On a recent day, volunteers neutered a street dog and two cats that had been brought in. There are few veterinary clinics and no animal hospitals in Gaza, so they performed the operations in a section of a pet store that had been cleaned and disinfected.

“We have shortages in capabilities, tools, especially those needed for orthopaedic surgeries,” said Bashar Shehada, a local veterinarian. “There is no suitable place for operations.”

Mr El-Er has spent years trying to organise a spay and neutering campaign but met with resistance from local authorities and vets, who said it was forbidden. He eventually secured a fatwa, or religious ruling, stating that it is more humane to spay and neuter animals than to consign an ever-growing population to misery and abuse.

Once the fatwa was issued, Mr El-Er said local authorities did not object to the campaign as a way of promoting public health and safety. The Hamas-run health and agriculture ministries allowed veterinarians to carry out operations and purchase supplies and medicine, he said.

The Gaza City municipality provided land for a shelter earlier this year. Before that, Mr El-Er kept the rescued animals at his home and on two small tracts of land that he leased.

The new shelter currently houses around 200 dogs, many of them blind, bearing scars from abuse or missing limbs from being hit by cars.
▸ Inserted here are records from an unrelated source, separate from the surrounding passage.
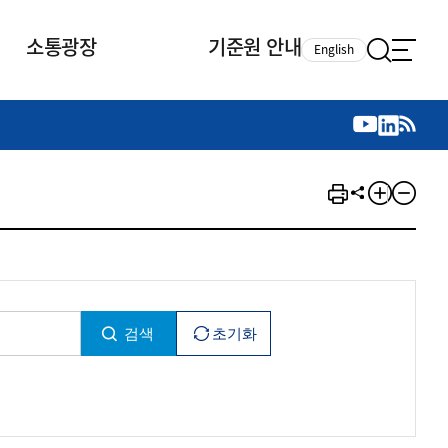
소통광장
기준원 안내
English
국제 활동
국제 활동
참여
뉴스레터
주요업무
자료실
자료실
참여
채용안내
연구논문 공유
2026년 중점 사업방향
제정개정자료
제정개정자료
서베이
채용 안내
회계기준 제정개정 업무
행사·교육자료
행사∙교육자료
의견제안
채용 공고
회계기준 제정개정 절차
기고자료
기고자료
지속가능성 공시기준 제정개정
업무
교육 업무
IFRS재단 재정지원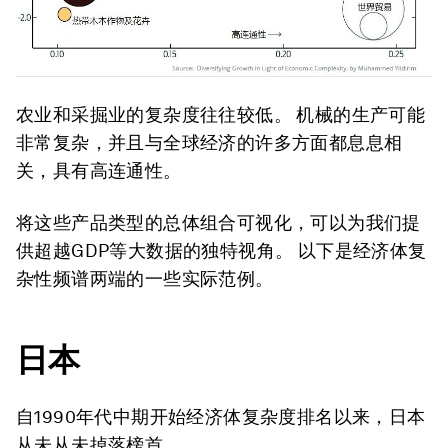
农业和采掘业的复杂度往往较低。 机械的生产可能
非常复杂，并且与全球经济的许多方面都息息相
关，具有高连通性。
将这些产品类型的总体组合可视化，可以为我们提
供超越GDP等大数据的独特视角。 以下是经济体复
杂性频谱两端的一些实际范例。
日本
自1990年代中期开始经济体复杂度排名以来，日本
从未从未掉落榜首。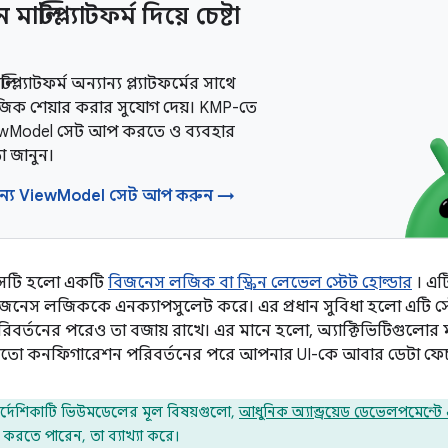
ল্টিপ্ল্যাটফর্ম দিয়ে চেষ্টা
প্ল্যাটফর্ম অন্যান্য প্ল্যাটফর্মের সাথে
ক শেয়ার করার সুযোগ দেয়। KMP-তে
ewModel সেট আপ করতে ও ব্যবহার
া জানুন।
ন্য ViewModel সেট আপ করুন →
াসটি হলো একটি
বিজনেস লজিক বা স্ক্রিন লেভেল স্টেট হোল্ডার
। এট
বিজনেস লজিককে এনক্যাপসুলেট করে। এর প্রধান সুবিধা হলো এটি স্
র্তনের পরেও তা বজায় রাখে। এর মানে হলো, অ্যাক্টিভিটিগুলোর ম
র মতো কনফিগারেশন পরিবর্তনের পরে আপনার UI-কে আবার ডেটা ফেচ
র্দেশিকাটি ভিউমডেলের মূল বিষয়গুলো,
আধুনিক অ্যান্ড্রয়েড ডেভেলপমেন্টে
 করতে পারেন, তা ব্যাখ্যা করে।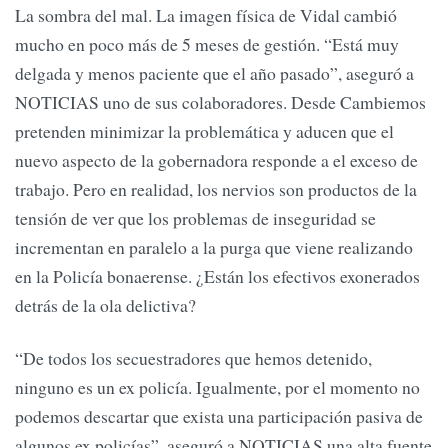
La sombra del mal. La imagen física de Vidal cambió
mucho en poco más de 5 meses de gestión. “Está muy
delgada y menos paciente que el año pasado”, aseguró a
NOTICIAS uno de sus colaboradores. Desde Cambiemos
pretenden minimizar la problemática y aducen que el
nuevo aspecto de la gobernadora responde a el exceso de
trabajo. Pero en realidad, los nervios son productos de la
tensión de ver que los problemas de inseguridad se
incrementan en paralelo a la purga que viene realizando
en la Policía bonaerense. ¿Están los efectivos exonerados
detrás de la ola delictiva?
“De todos los secuestradores que hemos detenido,
ninguno es un ex policía. Igualmente, por el momento no
podemos descartar que exista una participación pasiva de
algunos ex policías”, aseguró a NOTICIAS una alta fuente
At least one was adjusting to walking with a prosthetic limb. A separate section holds cats in similar shape.

The group tries to find homes for the animals, but here too it faces both economic and cultural challenges. Very few Gazans would keep a dog as a pet, and there’s little demand for cats. Some people adopt the animals from abroad, sending money for their food and care.

Over the past decade, international animal welfare groups have carried out numerous missions to evacuate anguished animals from makeshift zoos in Gaza and relocate them to sanctuaries in the West Bank, Jordan and Africa.

But there are no similar campaigns for dogs and cats, and Gaza has been sealed off from all but returning residents since March to prevent a coronavirus outbreak.

Mr El-Er’s phone rang recently and the caller said a dog had been hit by a car. Volunteers from Sulala brought it back to the shelter on the back of a three-wheeled motorbike and began treating it. Mr El-Er says they receive around five such calls every day.